He has been working 'morning, noon and night' on the project for eight weeks. It features plants, flowers and compost entirely made from Lego.
'I want everyone to look it and be like 'wow' but I really want kids to look at it and think, 'I can make that.''
The gardens on display vary in size and complexity, with some seeking to show apartment inhabitants or downsizers it is possible to create an outdoor haven from a small space.
'You can garden in the tiniest of spaces,' says Cornelia Raftery, who designed The Pink Lady Balcony, a sustainable, bee-friendly balcony garden. 'I've lived in London for most of my life and I was lucky to have a patch out back but I've always gardened.'
Garden designer Pip Probert and Tusla foster carer Sandra Wogan in Tusla's Fostering Is For You garden at Bloom. Photograph: Alan Betson/The Irish Times
Other gardens seek to raise awareness or act as tributes, including Tusla's Fostering Is For You garden, designed by
Pip Probert
.
Children and teenagers in foster care, as well as foster carers, have contributed to the design which features a graffiti wall littered with hand prints, surrounded by unmanicured planting of various colours and sizes.
The garden pays tribute to the fostering community and aims to entice others to consider joining, with Jacqui Smyth, Tusla's national foster care lead, saying passersby at Bloom in past years have gone on to do so.
Joe Eustace, a 23-year-old from Co Kildare who is showcasing at his third Bloom festival, designed The Support Garden on behalf of the
Decision Support Service
.
Mr Eustace sought to create a contemporary, safe and calming environment to encourage conversations surrounding advance planning, which can be an 'intimidating' subject to approach, he says. Advance planning encompasses areas including enduring powers of attorney and healthcare directives.

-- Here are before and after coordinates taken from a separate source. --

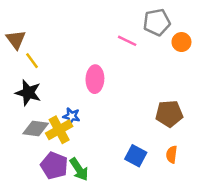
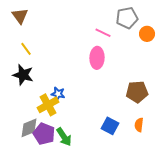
brown triangle: (16, 40) -> (20, 16), moved
pink ellipse: (95, 79) -> (97, 58), moved
gray diamond: (36, 129) -> (29, 128), moved, turned -30

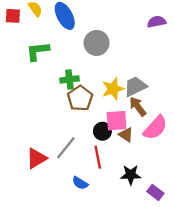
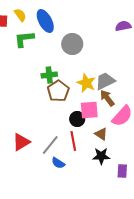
green L-shape: (38, 51) -> (24, 39), moved
yellow star: (113, 89) -> (86, 83), turned -30
brown triangle: (126, 135) -> (101, 134), moved
gray line: (66, 148) -> (50, 145), moved
purple rectangle: (155, 192) -> (122, 171), turned 56

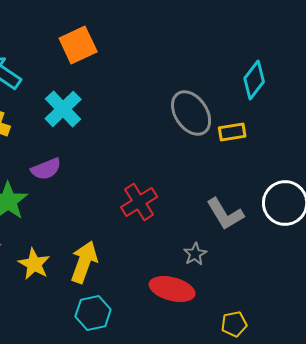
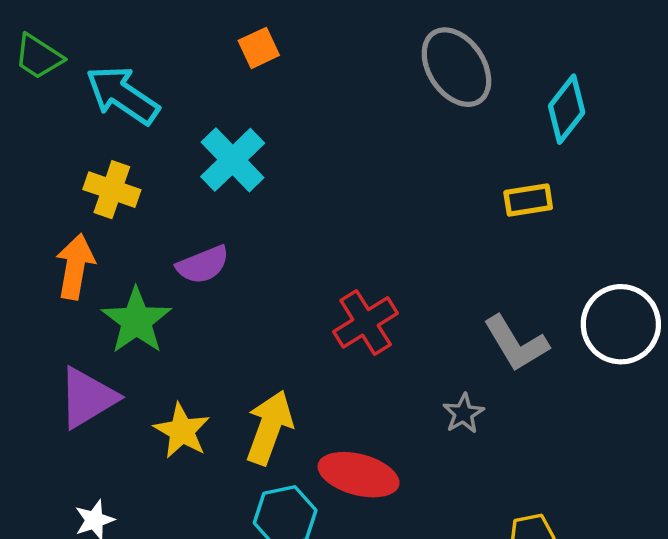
orange square: (78, 45) -> (259, 48), size x0.6
gray ellipse: (191, 113) -> (456, 67), moved
red ellipse: (172, 289) -> (359, 475), moved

'Advance planning is an elephant in the room for a lot of people. I built the garden with my dad – he's the main contractor – and it would be a hard conversation to have with him, and a lot of people would be in the same boat,' he says.
Martha (5) and Robyn (9) Lyons in the Kerrygold Nature Wrapped in Gold garden designed by Ailish Drake and Conor Hourigan. Photograph: Alan Betson/The Irish Times
Mr Eustace used planting to create a 'cocoon' to create an intimate one-on-one space, while a metaphor of support is woven throughout via a steel network which overlooks the garden. The steel frames support a floating central fireplace which represents the person at the centre of the conversation, he says.

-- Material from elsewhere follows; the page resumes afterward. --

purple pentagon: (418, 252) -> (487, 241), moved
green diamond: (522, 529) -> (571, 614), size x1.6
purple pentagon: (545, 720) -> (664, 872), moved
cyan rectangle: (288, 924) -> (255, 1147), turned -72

'They're supported even if they can't support themselves,' he says.
Corrugated steel, which represents age, acts as a backdrop, he says.
'It's purposefully at the backdrop because people think advance planning is something that's far away but age is something we need to think about.

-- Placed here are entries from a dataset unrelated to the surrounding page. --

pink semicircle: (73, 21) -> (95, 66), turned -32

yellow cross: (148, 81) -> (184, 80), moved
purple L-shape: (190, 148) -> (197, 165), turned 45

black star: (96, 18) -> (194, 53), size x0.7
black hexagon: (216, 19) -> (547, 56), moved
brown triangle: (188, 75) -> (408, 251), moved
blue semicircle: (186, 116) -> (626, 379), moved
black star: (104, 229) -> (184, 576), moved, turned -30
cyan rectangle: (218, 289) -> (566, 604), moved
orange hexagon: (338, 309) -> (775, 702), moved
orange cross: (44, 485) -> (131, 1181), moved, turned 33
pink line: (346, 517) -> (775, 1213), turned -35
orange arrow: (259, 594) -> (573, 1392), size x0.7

'We're all only going in one direction and everyone's going to have to confront it eventually,' he says.
Organisers expect more than 100,000 people to attend this year's festival, which runs until Monday.
President Michael D Higgins is set to officially open the event on Thursday, making what will be his last speech as the festival's patron, with Bloom insiders expecting him to 'go out with a bang'.